Cari fratelli e sorelle, il Signore vi dia la pace. Nelle letture di oggi avremo l'opportunità di approfondire il mistero profondo dell'alleanza di Dio con Abramo e il suo compimento in Cristo e in noi, la Chiesa, il Nuovo Israele.
Nel libro della Genesi, Dio chiama Abramo a lasciare la sua patria e gli promette: «Ai tuoi discendenti darò questa terra». La promessa è rivolta a molti discendenti, la nazione di Israele, scelta per essere un segno per tutte le nazioni del disegno salvifico di Dio. Tuttavia, in Cristo scopriamo come questa promessa raggiunga il suo perfetto compimento. Come spiega San Paolo, essa indicava in ultima analisi un unico discendente, Cristo, e si estendeva attraverso di Lui a tutte le nazioni. Noi che crediamo siamo eredi di questa promessa, diventando il Nuovo Israele, non una nazione con bandiere o eserciti, ma un popolo spirituale unito in Cristo.

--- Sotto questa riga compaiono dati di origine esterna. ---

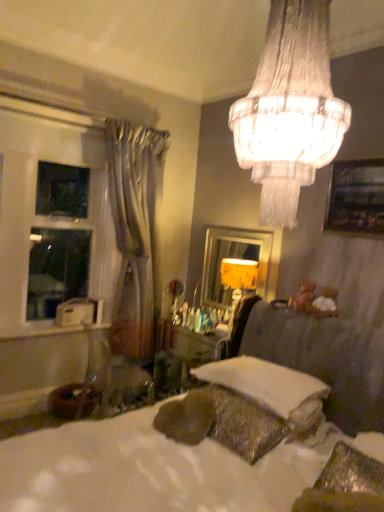 Question: In which direction should I rotate to look at crystalline glass chandelier at upper center?

Choices:
 (A) left
 (B) right

Answer: (B)

Question: Would you consider white glossy window at left to be distant from silvery drapery at left?

Choices:
 (A) yes
 (B) no

Answer: (B)

Question: Is white glossy window at left aimed at silvery drapery at left?

Choices:
 (A) no
 (B) yes

Answer: (B)

Question: Can silvery drapery at left be found inside white glossy window at left?

Choices:
 (A) no
 (B) yes

Answer: (A)

Question: From the image's perspective, is white glossy window at left under silvery drapery at left?

Choices:
 (A) no
 (B) yes

Answer: (A)

Question: Is white glossy window at left taller than silvery drapery at left?

Choices:
 (A) no
 (B) yes

Answer: (A)

Question: Can you confirm if white glossy window at left is positioned to the left of silvery drapery at left?

Choices:
 (A) yes
 (B) no

Answer: (A)

Question: Can you confirm if white glossy window at left is positioned to the right of white soft pillow at lower center?

Choices:
 (A) yes
 (B) no

Answer: (B)

Question: Can we say white glossy window at left lies outside white soft pillow at lower center?

Choices:
 (A) no
 (B) yes

Answer: (B)

Question: From the image's perspective, is white glossy window at left over white soft pillow at lower center?

Choices:
 (A) yes
 (B) no

Answer: (A)

Question: Is white glossy window at left facing away from white soft pillow at lower center?

Choices:
 (A) yes
 (B) no

Answer: (B)

Question: Is white glossy window at left placed right next to white soft pillow at lower center?

Choices:
 (A) yes
 (B) no

Answer: (B)

Question: Considering the relative sizes of white glossy window at left and white soft pillow at lower center in the image provided, is white glossy window at left shorter than white soft pillow at lower center?

Choices:
 (A) yes
 (B) no

Answer: (B)

Question: Does crystalline glass chandelier at upper center touch white textured bed at center?

Choices:
 (A) yes
 (B) no

Answer: (B)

Il Catechismo della Chiesa Cattolica ci insegna che «la Chiesa è il nuovo popolo di Dio» (CCC 781). Non è una semplice continuazione dell'Israele dell'Antico Testamento, ma il compimento del piano di Dio, manifestato nella Nuova Alleanza stabilita dal sangue di Cristo (CCC 763). Questo Nuovo Israele, la Chiesa, è «una stirpe eletta, un sacerdozio regale, una nazione santa» (CCC 783, citando 1 Pietro 2,9), chiamata a testimoniare l'amore e la misericordia di Dio nel mondo. Attraverso il battesimo, tutti i popoli sono innestati in questo unico Popolo di Dio (CCC 1267), trascendendo le divisioni etniche o nazionali, uniti dalla fede e dalla carità.
Oggi è fondamentale, specialmente nel contesto della guerra tra lo Stato moderno di Israele e l'Iran, distinguere tra l'Israele dell'Antico Testamento e il Nuovo Israele della Chiesa, ratificato nella Nuova Alleanza del sangue di Cristo versato per noi sulla Croce e istituito durante l'Ultima Cena. Questo Nuovo Israele è la Chiesa, il Corpo spirituale di Cristo; noi serviamo un Re superiore e apparteniamo a un regno che trascende i confini terreni. Non dobbiamo confonderlo con il moderno Stato politico di Israele, fondato nel 1948, che ha un proprio governo, politiche e conflitti. Quando parliamo di guerra, giustizia e responsabilità morale, lo facciamo come cittadini del cielo, non come partigiani di uno Stato terreno.
Nel Vangelo, Gesù ci avverte di non giudicare gli altri con severità: esorta alla misericordia, all'umiltà e all'esame di coscienza. Questo insegnamento guida il modo in cui dobbiamo affrontare la tragedia della guerra: non possiamo schierarci in base all'identità politica; piuttosto, stiamo dalla parte di tutta l'umanità, preghiamo per la pace, perseguiamo la giustizia e ci prendiamo cura delle vittime indipendentemente dalla loro nazionalità.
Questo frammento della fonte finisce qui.